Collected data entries

————

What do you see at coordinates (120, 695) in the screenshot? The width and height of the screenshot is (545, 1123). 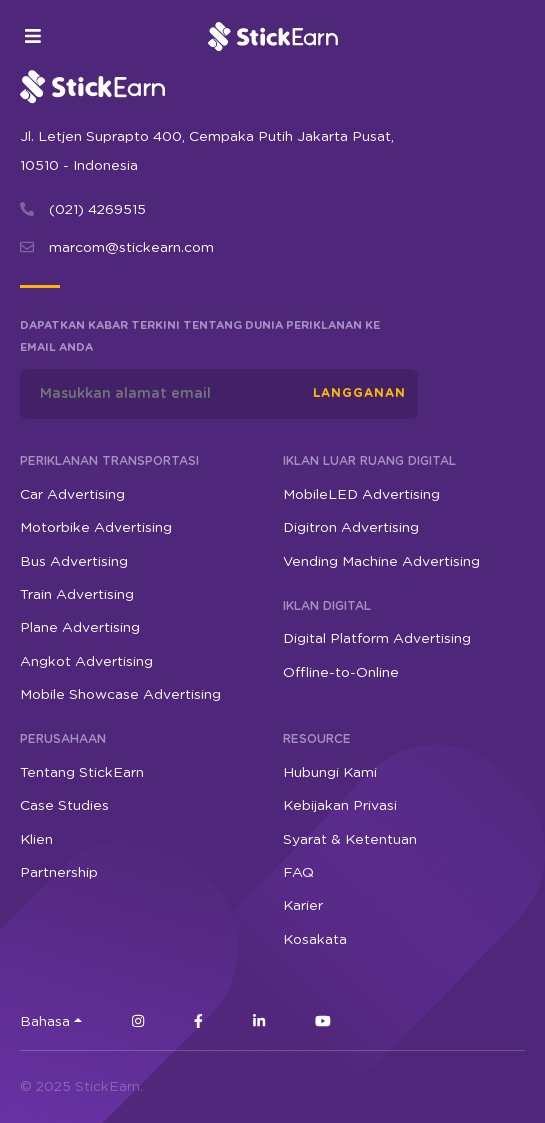 I see `Mobile Showcase Advertising` at bounding box center [120, 695].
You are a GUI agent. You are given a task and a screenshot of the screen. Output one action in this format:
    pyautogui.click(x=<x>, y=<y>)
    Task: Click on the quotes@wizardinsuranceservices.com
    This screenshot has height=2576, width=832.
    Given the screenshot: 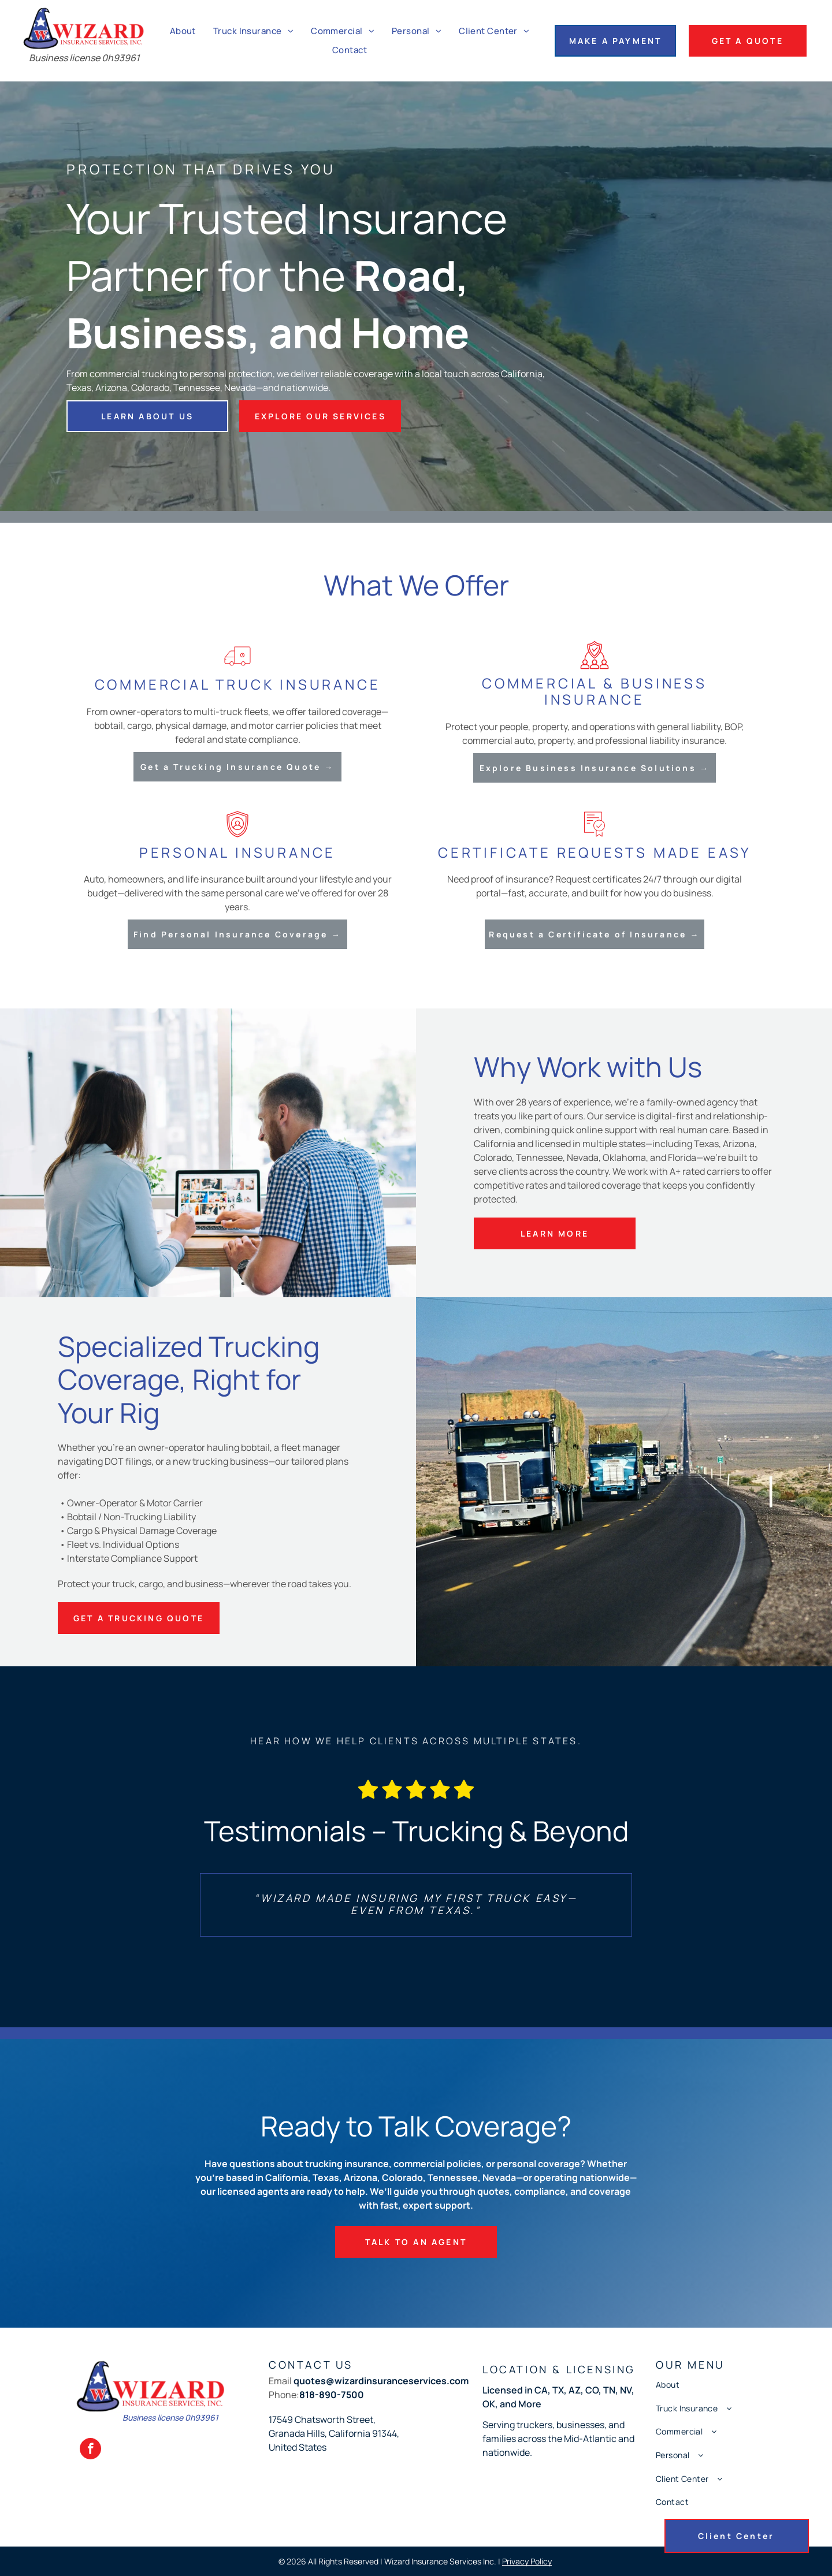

————

Task details:
Starting with the line that holds "This screenshot has", print each line through the last one of the data exactly as written, but do not include the pictures.

Solution for this task:
    This screenshot has height=2576, width=832.
    Given the screenshot: 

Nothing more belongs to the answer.